It was an emotional time for many Thai officials present at the Thailand Fanclub French Chapter Night during Thailand famous Loy Krathong festival. The event was taking place at the headquarters of the Royal Navy, across the royal palace on Rattanakosin Island, the heart of historical Bangkok.
Suddenly, a giant full moon rose over the Grand Palace and hang over the glittering golden spires of Bangkok’s most famous monument, for now the home of Late King Bhumibol Adulyadej. For an hour, the bright moon shined lighting the palace and the Chao Praya River.
“His spirit is upon us and this is a sign of welcome from the place he is now”, whispered Tanes Petsuwan, TAT Deputy Governor for International Marketing in charge of Europe, Africa, Middle East and Americas. A thought which was certainly share by many of the Thai people present in the room that night, who slowly emerge of the deep grief they have been plunged into following the passing of their revered king.
“The legacy of his majesty will be there for long.
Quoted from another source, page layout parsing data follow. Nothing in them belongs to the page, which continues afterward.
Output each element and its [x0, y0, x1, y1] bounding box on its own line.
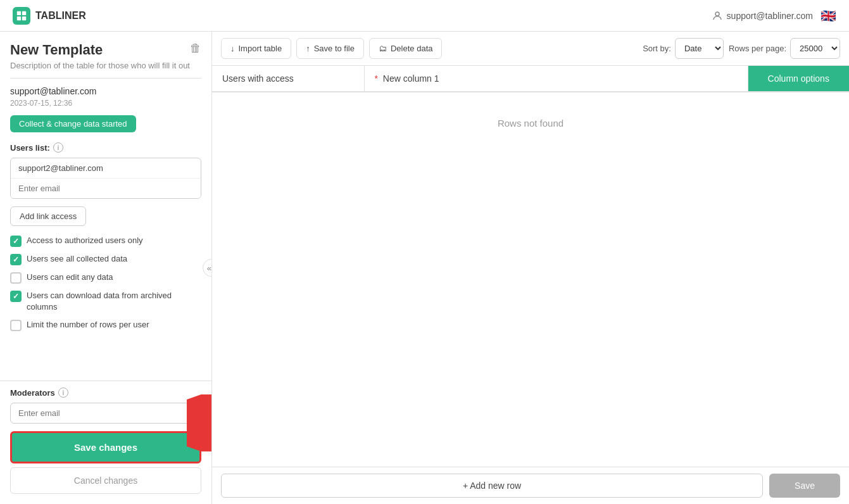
delete-icon: 🗂: [379, 44, 387, 53]
language-flag[interactable]: 🇬🇧: [821, 8, 836, 23]
checkbox-download-archived[interactable]: [10, 291, 22, 302]
template-description: Description of the table for those who w…: [10, 61, 201, 79]
rows-per-page-select[interactable]: 25000 10000 5000 1000: [790, 38, 840, 59]
checkbox-item-limit-rows: Limit the number of rows per user: [10, 319, 201, 331]
svg-rect-3: [22, 16, 26, 20]
topnav-right: support@tabliner.com 🇬🇧: [712, 8, 836, 23]
add-user-email-input[interactable]: [11, 179, 201, 198]
checkbox-item-edit-data: Users can edit any data: [10, 272, 201, 284]
data-table: Users with access * New column 1 Column …: [212, 66, 849, 154]
checkbox-item-download-archived: Users can download data from archived co…: [10, 290, 201, 313]
checkbox-download-archived-label: Users can download data from archived co…: [27, 290, 201, 313]
svg-rect-1: [22, 11, 26, 15]
logo-text: TABLINER: [35, 10, 86, 22]
save-changes-button[interactable]: Save changes: [10, 431, 201, 463]
moderators-label: Moderators i: [10, 387, 201, 398]
sort-group: Sort by: Date Name ID: [643, 38, 724, 59]
sidebar: New Template 🗑 Description of the table …: [0, 32, 212, 504]
checkbox-list: Access to authorized users only Users se…: [10, 235, 201, 331]
delete-template-icon[interactable]: 🗑: [190, 42, 201, 55]
users-list-box: support2@tabliner.com: [10, 158, 201, 199]
users-list-info-icon[interactable]: i: [53, 142, 63, 153]
users-list-label: Users list: i: [10, 142, 201, 153]
logo: TABLINER: [13, 7, 86, 25]
sort-select[interactable]: Date Name ID: [675, 38, 724, 59]
checkbox-item-authorized: Access to authorized users only: [10, 235, 201, 247]
delete-data-button[interactable]: 🗂 Delete data: [369, 38, 443, 59]
checkbox-see-data[interactable]: [10, 254, 22, 265]
sort-label: Sort by:: [643, 44, 671, 53]
empty-message: Rows not found: [212, 92, 849, 154]
svg-rect-0: [17, 11, 21, 15]
checkbox-limit-rows[interactable]: [10, 320, 22, 331]
required-star: *: [375, 73, 378, 84]
save-to-file-button[interactable]: ↑ Save to file: [296, 38, 364, 59]
toolbar: ↓ Import table ↑ Save to file 🗂 Delete d…: [212, 32, 849, 66]
top-nav: TABLINER support@tabliner.com 🇬🇧: [0, 0, 849, 32]
checkbox-item-see-data: Users see all collected data: [10, 253, 201, 265]
svg-rect-2: [17, 16, 21, 20]
save-table-button[interactable]: Save: [769, 474, 840, 498]
moderator-email-input[interactable]: [10, 403, 201, 424]
col-users-with-access: Users with access: [212, 66, 364, 92]
sidebar-user-email: support@tabliner.com: [10, 86, 201, 96]
checkbox-edit-data-label: Users can edit any data: [27, 272, 113, 283]
users-list-item: support2@tabliner.com: [11, 158, 201, 179]
table-area: Users with access * New column 1 Column …: [212, 66, 849, 467]
checkbox-authorized-label: Access to authorized users only: [27, 235, 143, 246]
add-row-area: + Add new row Save: [212, 467, 849, 504]
checkbox-edit-data[interactable]: [10, 272, 22, 284]
save-file-icon: ↑: [306, 44, 310, 53]
rows-group: Rows per page: 25000 10000 5000 1000: [729, 38, 840, 59]
status-badge[interactable]: Collect & change data started: [10, 115, 136, 132]
import-icon: ↓: [230, 44, 235, 53]
user-email-text: support@tabliner.com: [727, 11, 813, 21]
checkbox-see-data-label: Users see all collected data: [27, 253, 127, 265]
rows-label: Rows per page:: [729, 44, 786, 53]
checkbox-limit-rows-label: Limit the number of rows per user: [27, 319, 149, 331]
logo-icon: [13, 7, 30, 25]
main-content: ↓ Import table ↑ Save to file 🗂 Delete d…: [212, 32, 849, 504]
col-new-column-1[interactable]: * New column 1: [364, 66, 748, 92]
add-new-row-button[interactable]: + Add new row: [221, 474, 763, 498]
main-layout: New Template 🗑 Description of the table …: [0, 32, 849, 504]
user-email-display: support@tabliner.com: [712, 10, 813, 22]
sidebar-user-date: 2023-07-15, 12:36: [10, 99, 201, 108]
cancel-changes-button[interactable]: Cancel changes: [10, 467, 201, 494]
checkbox-authorized[interactable]: [10, 236, 22, 247]
add-link-access-button[interactable]: Add link access: [10, 206, 86, 226]
svg-point-4: [715, 12, 719, 16]
moderators-info-icon[interactable]: i: [58, 387, 68, 398]
template-title: New Template: [10, 42, 103, 58]
column-options-button[interactable]: Column options: [748, 66, 849, 92]
import-table-button[interactable]: ↓ Import table: [221, 38, 291, 59]
sidebar-footer: Moderators i Save changes Cancel changes: [0, 381, 211, 504]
And we must follow his steps in tourism, especially by spreading the social and economuc benefits of tourism to the small communities, the ones far away from the big tourism centres. These are the places that tourists should visit to understand the vision of our King to spread wealth among all the Thais”, said Minister of Tourism, Kobkarn Wattanavrangkul during the event.
Tourism circuits will be created along the Royal Projects initiated by the late King. The launching of “70 Routes in His Majesty’s Footsteps”. The 70 Routes are promoting smaller communities and achievements in all fields of life thanks to the late King’s support. They are first to be launched domestically before being promoted to international markets. “We will print and have the brochure in English by early next year. Although not all the destinations we promote are fit to receive international travellers due to a more complicated access or due to the lack of English signage, at least half of them could be easily visited by foreign travellers”, estimates Yuthasak Supasorn, Governor of the Tourism Authority of Thailand.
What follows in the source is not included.